“It has all been so terrible that I can hardly write what I have seen today.  … Shall I ever forget it? It was hell let loose.”

So wrote a lieutenant in the Army Service Corps, 1st Australian Division, on the evening of the first day of the invasion at Anzac Cove in Turkey in 1915.

He continued: “Guns boomed from everywhere and it was an awfully anxious time for us watching every lot of our boat parties getting ashore, and though shots and shells were coming out to us we were concerned more for those trying to land.  It wasn’t very long before boatloads of wounded were being brought back onto the hospital ships, and they had to pass through our lines.  I will never forget it – I felt sick and had to turn away.”
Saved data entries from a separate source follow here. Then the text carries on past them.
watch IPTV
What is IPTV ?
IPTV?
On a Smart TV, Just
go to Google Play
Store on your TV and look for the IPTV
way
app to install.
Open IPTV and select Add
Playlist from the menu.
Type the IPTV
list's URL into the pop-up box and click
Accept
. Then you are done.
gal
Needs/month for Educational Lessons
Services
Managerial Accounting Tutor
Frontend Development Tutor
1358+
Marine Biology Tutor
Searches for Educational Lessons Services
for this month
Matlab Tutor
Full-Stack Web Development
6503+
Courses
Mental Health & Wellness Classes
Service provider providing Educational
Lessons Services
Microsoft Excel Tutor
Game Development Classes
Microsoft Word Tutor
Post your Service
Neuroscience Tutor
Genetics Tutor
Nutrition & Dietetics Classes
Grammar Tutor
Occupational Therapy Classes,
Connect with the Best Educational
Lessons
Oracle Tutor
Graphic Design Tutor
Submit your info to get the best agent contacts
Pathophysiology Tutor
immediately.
Another account said: “Of the 10,000 Anzacs who landed that fateful day, more than 2000 were killed or wounded before darkness fell.  The injured were first attended to at a dressing station on the beach, before being ferried out to the hospital ships lying offshore where lights blazed through the night.”

Even today, more than 100 years on, we are struck by the horrors the troops (on both sides) endured there and on other battlefields, repeated again and again up to today’s hideous conflicts in Ukraine, Yemen, Syria, Myanmar and other places.
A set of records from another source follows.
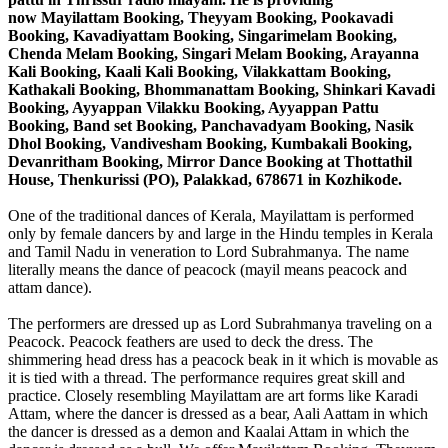
now
Mayilattam Booking, Theyyam Booking, Pookavadi
Booking, Kavadiyattam Booking, Singarimelam Booking,
Chenda Melam Booking, Singari Melam Booking, Arayanna
Kali Booking, Kaali Kali Booking, Vilakkattam Booking,
Kathakali Booking, Bhommanattam Booking, Shinkari Kavadi
Booking, Ayyappan Vilakku Booking, Ayyappan Pattu
Booking, Band set Booking, Panchavadyam Booking, Nasik
Dhol Booking, Vandivesham Booking, Kumbakali Booking,
Devanritham Booking, Mirror Dance Booking at Thottathil
House, Thenkurissi (PO), Palakkad, 678671 in Kozhikode.
One of the traditional dances of Kerala, Mayilattam is performed
only by female dancers by and large in the Hindu temples in Kerala
and Tamil Nadu in veneration to Lord Subrahmanya. The name
literally means the dance of peacock (mayil means peacock and
attam dance).
The performers are dressed up as Lord Subrahmanya traveling on a
Peacock. Peacock feathers are used to deck the dress. The
shimmering head dress has a peacock beak in it which is movable as
it is tied with a thread. The performance requires great skill and
practice. Closely resembling Mayilattam are art forms like Karadi
Attam, where the dancer is dressed as a bear, Aali Aattam in which
the dancer is dressed as a demon and Kaalai Attam in which the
I was born a decade after the end of the Second World War, but I grew up with adults around me for whom this was a life-defining event.

I was born a decade after the end of the Second World War, but I grew up with adults around me for whom this was a life-defining event. Schoolchildren would buy small commemorative ribbons to wear on Anzac Day and paper poppies for Remembrance Day. I recall attending Anzac Day marches as a small child and seeing the last of the Boer War veterans walking in thin ranks down the street. The “returned men”, as they were known, often seemed to me to be morose and too inclined to drunkenness on these times of commemoration, but then what does a small child understand of the experiences I now know they had been through?

The existence of repressed pain came home to me as a teenager when my father told me about the response of one of his work colleagues to encountering a Japanese delegation behind the development of the Central Queensland coalfields. His workmate had been a prisoner of war in Changi and survived the War to emerge as a living skeleton on VJ day.

Nursed back to health on a diet supplemented by Vegemite dissolved in hot water he was not, under any circumstances, going to shake the hands of the businessmen whose countrymen treated him so cruelly. I don’t know if he was shocked by the depths of feeling that arose within him, but these were deep wounds unhealed by the passing of time. Who knows how the legacy of Russia’s brutal invasion of Ukraine will play out in the years to come?

It is the nature of history that we can only look at events that we were not part of from the perspective and social constructs of our own time and place. It goes without saying that the people who endured such hardship and suffered such loss hoped for a better world to emerge out of the wreckage that they had emerged from. There were lessons aplenty for both the victors and the vanquished.

Modern commentary tends to judge the people of this era harshly as too monochrome, too British in their sensibilities. Yet, it was this generation of Australians who opened up the society they knew for people who had suffered the harsh experiences of the war, as refugees and migrants. I suspect that this was due to a lesson they had learned about shared humanity through the hard times they had differently endured.

“I have seen evidence in action that man is essentially a religious being.  When he is face-to-face with the eternal he turns to God as naturally as a flower turns to the sun.” – Chaplain Frank J Hartley

Chaplain Frank J Hartley, who served the men of the 7th Australian Division Cavalry Regiment in New Guinea, has left some powerful reflections of the battle that left 55 men of that regiment dead over a 10-day period in December 1942: “I feel that I know something of the deeper meaning of Christianity since our baptism of fire.  Things that were believed in sincerely are now believed in passionately.  I have seen evidence in action that man is essentially a religious being.  When he is face-to-face with the eternal he turns to God as naturally as a flower turns to the sun.”

The Old Testament has a powerful image in the book of the prophet Ezekiel, when God shows Ezekiel a valley of dry human bones and asks one piercing question, “Mortal can these dry bones live?” This question, in one form or another is always the question that broken and exhausted people need to answer after the devastation of war.

This question searched deep into Ezekiel’s heart as he pondered what future could possibly arise from disaster. His answer was ‘O Lord, you know.’ At the one time he made a recognition of God’s sovereignty and seized a hope for restoration when even his own imagination for the future of his nation had failed.

It is God alone who can bring healing between those who have been foes, God alone who can stir up compassion and empathy for the plight of citizens in formerly warring nations. Through God’s healing power and mercy the evils of one era are not the inevitable forces to shape the future.

By their nature, events of remembrance look back to the past – but they invite us also to look forward to the future and to our responsibility as the ones who carry the values of or society into that future.  In whatever role we find ourselves in, we can make our own the qualities we admire that we have read about or as we have seen them in others.